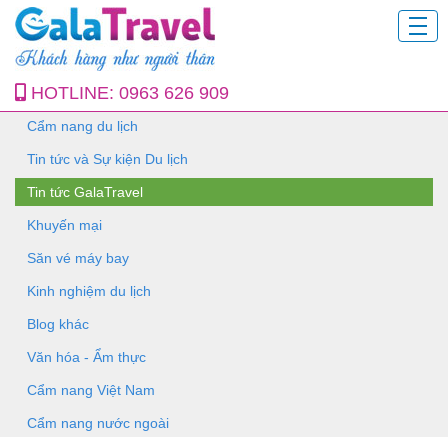
HOTLINE:
0963 626 909
Cẩm nang du lịch
Tin tức và Sự kiện Du lịch
Tin tức GalaTravel
Khuyến mại
Săn vé máy bay
Kinh nghiệm du lịch
Blog khác
Văn hóa - Ẩm thực
Cẩm nang Việt Nam
Cẩm nang nước ngoài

+++++

## [Problem description]
The only acceptable answer is a number: how many lines of the listing contain the word "lịch".

## [Exercise result]
3